**GIVEN DATA**
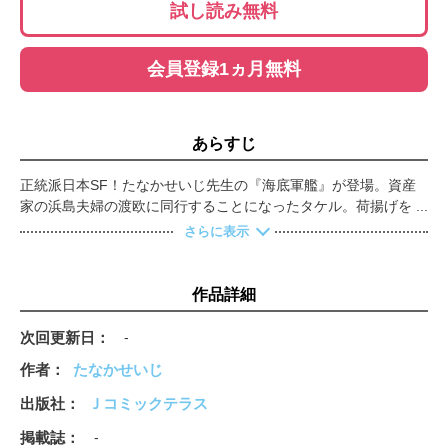
試し読み無料
会員登録1ヵ月無料
あらすじ
正統派日本SF！たなかせいじ先生の『海底軍艦』が登場。資産
家の浜島夫婦の渡欧に同行することになったタケル。荷揚げを見
学させてもらっていたタケルは、荷物として運ばれていた折の中
さらに表示
に女性が閉じ込められているのを発見し…。
作品詳細
次回更新日
-
作者
たなかせいじ
出版社
Ｊコミックテラス
掲載誌
-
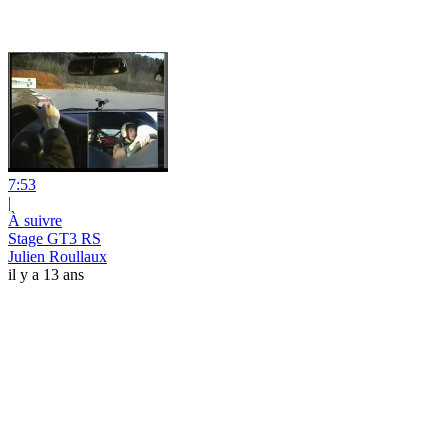
7:53
|
À suivre
Stage GT3 RS
Julien Roullaux
il y a 13 ans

**TASK ITEM**
Everything in the records that precede this task must be written out again exactly, except the pictures.

**FINISHED TASK**
試し読み無料
会員登録1ヵ月無料
あらすじ
正統派日本SF！たなかせいじ先生の『海底軍艦』が登場。資産
家の浜島夫婦の渡欧に同行することになったタケル。荷揚げを見
学させてもらっていたタケルは、荷物として運ばれていた折の中
さらに表示
に女性が閉じ込められているのを発見し…。
作品詳細
次回更新日
-
作者
たなかせいじ
出版社
Ｊコミックテラス
掲載誌
-
7:53
|
À suivre
Stage GT3 RS
Julien Roullaux
il y a 13 ans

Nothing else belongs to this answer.